# Brief
Repeat the data exactly. Pictures stay out.
----- Data shown
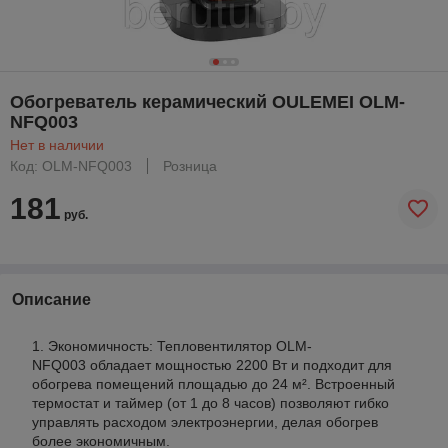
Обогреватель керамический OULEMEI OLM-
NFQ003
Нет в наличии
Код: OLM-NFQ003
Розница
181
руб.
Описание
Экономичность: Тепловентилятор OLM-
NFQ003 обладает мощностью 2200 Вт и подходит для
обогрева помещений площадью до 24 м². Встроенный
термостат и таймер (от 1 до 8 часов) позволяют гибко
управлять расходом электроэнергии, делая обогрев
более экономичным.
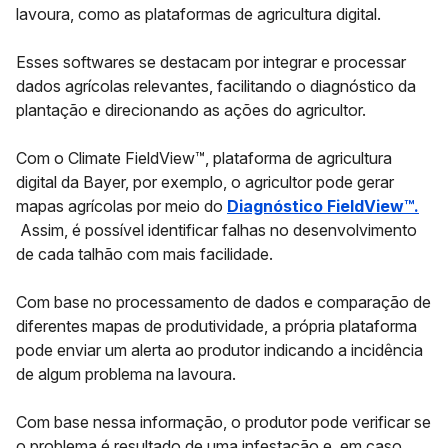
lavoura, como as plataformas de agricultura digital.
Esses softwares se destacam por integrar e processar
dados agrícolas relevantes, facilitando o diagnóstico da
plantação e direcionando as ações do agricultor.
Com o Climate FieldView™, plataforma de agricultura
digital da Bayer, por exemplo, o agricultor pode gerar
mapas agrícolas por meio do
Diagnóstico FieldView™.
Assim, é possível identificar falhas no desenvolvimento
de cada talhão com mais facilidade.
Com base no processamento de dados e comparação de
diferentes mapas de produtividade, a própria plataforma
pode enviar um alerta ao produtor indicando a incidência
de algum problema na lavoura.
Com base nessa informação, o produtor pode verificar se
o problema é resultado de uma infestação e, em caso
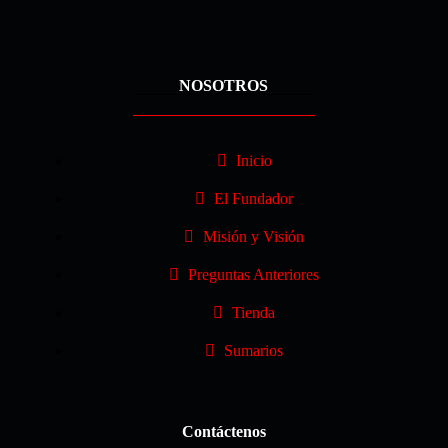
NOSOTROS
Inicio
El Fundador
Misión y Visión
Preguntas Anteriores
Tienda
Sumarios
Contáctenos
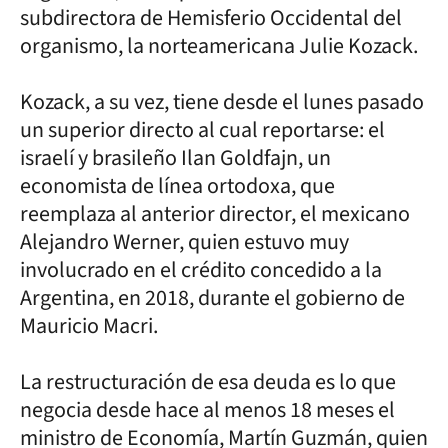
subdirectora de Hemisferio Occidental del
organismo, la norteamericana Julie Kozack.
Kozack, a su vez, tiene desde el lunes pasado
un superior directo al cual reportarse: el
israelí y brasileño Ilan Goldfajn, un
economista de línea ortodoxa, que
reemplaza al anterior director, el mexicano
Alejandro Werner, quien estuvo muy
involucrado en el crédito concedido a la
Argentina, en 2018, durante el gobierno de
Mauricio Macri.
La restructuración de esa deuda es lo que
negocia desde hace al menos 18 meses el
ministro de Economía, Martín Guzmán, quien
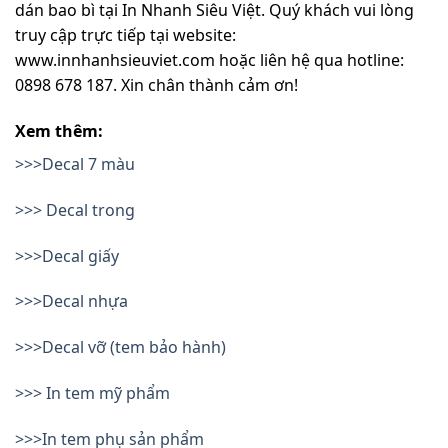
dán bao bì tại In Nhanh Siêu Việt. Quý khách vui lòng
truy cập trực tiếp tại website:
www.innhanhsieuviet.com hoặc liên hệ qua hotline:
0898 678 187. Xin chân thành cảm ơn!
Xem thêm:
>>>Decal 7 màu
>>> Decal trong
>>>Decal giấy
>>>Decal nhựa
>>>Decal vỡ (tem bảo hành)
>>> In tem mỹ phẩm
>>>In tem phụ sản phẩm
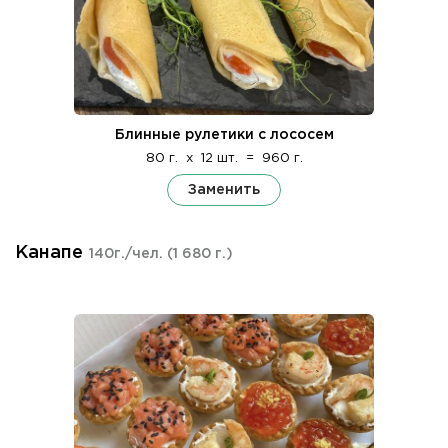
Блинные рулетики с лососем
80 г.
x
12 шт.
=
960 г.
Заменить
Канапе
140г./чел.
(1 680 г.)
----------
# Answer to the exercise
Обогреватель керамический OULEMEI OLM-
NFQ003
Нет в наличии
Код: OLM-NFQ003
Розница
181
руб.
Описание
Экономичность: Тепловентилятор OLM-
NFQ003 обладает мощностью 2200 Вт и подходит для
обогрева помещений площадью до 24 м². Встроенный
термостат и таймер (от 1 до 8 часов) позволяют гибко
управлять расходом электроэнергии, делая обогрев
более экономичным.
lavoura, como as plataformas de agricultura digital.
Esses softwares se destacam por integrar e processar
dados agrícolas relevantes, facilitando o diagnóstico da
plantação e direcionando as ações do agricultor.
Com o Climate FieldView™, plataforma de agricultura
digital da Bayer, por exemplo, o agricultor pode gerar
mapas agrícolas por meio do
Diagnóstico FieldView™.
Assim, é possível identificar falhas no desenvolvimento
de cada talhão com mais facilidade.
Com base no processamento de dados e comparação de
diferentes mapas de produtividade, a própria plataforma
pode enviar um alerta ao produtor indicando a incidência
de algum problema na lavoura.
Com base nessa informação, o produtor pode verificar se
o problema é resultado de uma infestação e, em caso
NOSOTROS
Inicio
El Fundador
Misión y Visión
Preguntas Anteriores
Tienda
Sumarios
Contáctenos
subdirectora de Hemisferio Occidental del
organismo, la norteamericana Julie Kozack.
Kozack, a su vez, tiene desde el lunes pasado
un superior directo al cual reportarse: el
israelí y brasileño Ilan Goldfajn, un
economista de línea ortodoxa, que
reemplaza al anterior director, el mexicano
Alejandro Werner, quien estuvo muy
involucrado en el crédito concedido a la
Argentina, en 2018, durante el gobierno de
Mauricio Macri.
La restructuración de esa deuda es lo que
negocia desde hace al menos 18 meses el
ministro de Economía, Martín Guzmán, quien
dán bao bì tại In Nhanh Siêu Việt. Quý khách vui lòng
truy cập trực tiếp tại website:
www.innhanhsieuviet.com hoặc liên hệ qua hotline:
0898 678 187. Xin chân thành cảm ơn!
Xem thêm:
>>>Decal 7 màu
>>> Decal trong
>>>Decal giấy
>>>Decal nhựa
>>>Decal vỡ (tem bảo hành)
>>> In tem mỹ phẩm
>>>In tem phụ sản phẩm
Блинные рулетики с лососем
80 г.
x
12 шт.
=
960 г.
Заменить
Канапе
140г./чел.
(1 680 г.)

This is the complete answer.